On EQ (aka state-compelled hacking of devices/systems), King says the sheer scale of the proposals are staggering — noting that the bill now affords domestic law enforcement, as well as security agencies, access to hugely intrusive capabilities to hack into systems.

“They built in systems that would force companies who have more than 10,000 users — which for a startup ten years ago used to be a hard thing, now you can quite quickly collect 10,000 users no problem — so it’s a very low threshold. They can serve a permanent notice to require you to bake into your product a technical capability that would allow you to then hack any one of your customers,” he says.

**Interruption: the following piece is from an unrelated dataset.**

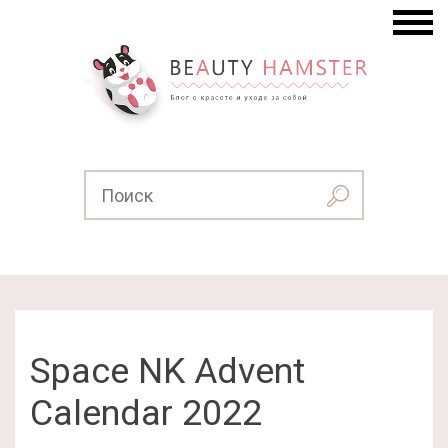
Space NK Advent
Calendar 2022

“And when law enforcement then later come along and say we want you to hack this customer, they’ve already forced the company to build the system to do that. So this essentially gets around the problem that’s being faced in the US with Apple and the FBI, where Apple built the security in and now the FBI are saying we want you to undo that.

“Here Britain’s taking a different approach — they’re saying, right from this point onwards we’re going to start ordering companies to build in this capability to hack your systems so that we never have to have this problem. But unlike in the US where Apple are able to openly discuss this, in all of the circumstances in the UK these companies would be gagged from talking about it. They’d be prohibited from going to the press, from informing their users, from having an open court hearing where the press could report.”

It’s a semantic game that’s being played here, about what constitutes weakening, what constitutes backdooring, that the government is still playing hard and fast on in the hope that, essentially, a big lie sticks.

“It is the worst form of a backdoor,” adds King. “It is a secret power to force companies to build all manner of backdoors to all sorts of systems to intrude directly onto a product or service that you are using or have bought. And it would tie the companies into being complicit into actively attacking their users.

“So rather than a backdoor that’s provided that then governments exclusively use, this is roping in the companies and deputizing them and even paying for their staff — there’s powers in the Code to remunerate businesses who have to hire new staff or build new technologies to ensure that they can hack their customers.”

King also asserts that older and much criticized encryption/decryption powers in extant UK legislation (the Regulation of Investigatory Powers Act 2000) have not been adjusted, changed or integrated into the new bill — despite government claims the IP bill would seek to gather all investigatory powers into one place to provide for a clear and transparent framework for the operation of state investigatory capabilities.

“The powers will continue to stand alone outside of this bill and all of the issues dealing with encryption that we’re talking about are new powers, new capabilities, new ways to force companies to undermine, weaken, backdoor their architecture, their systems — including the removal of encryption systems,” he adds.

“It’s a semantic game that’s being played here, about what constitutes weakening, what constitutes backdooring, that the government is still playing hard and fast on in the hope that, essentially, a big lie sticks.”

https://twitter.com/e3i5/status/707853398788476928

TechCrunch has contacted the UK Home Office asking for clarification on the Investigatory Powers bill’s position vis-a-vis state-mandated backdoors. The department had not responded at the time of publication. We will update this story with any response.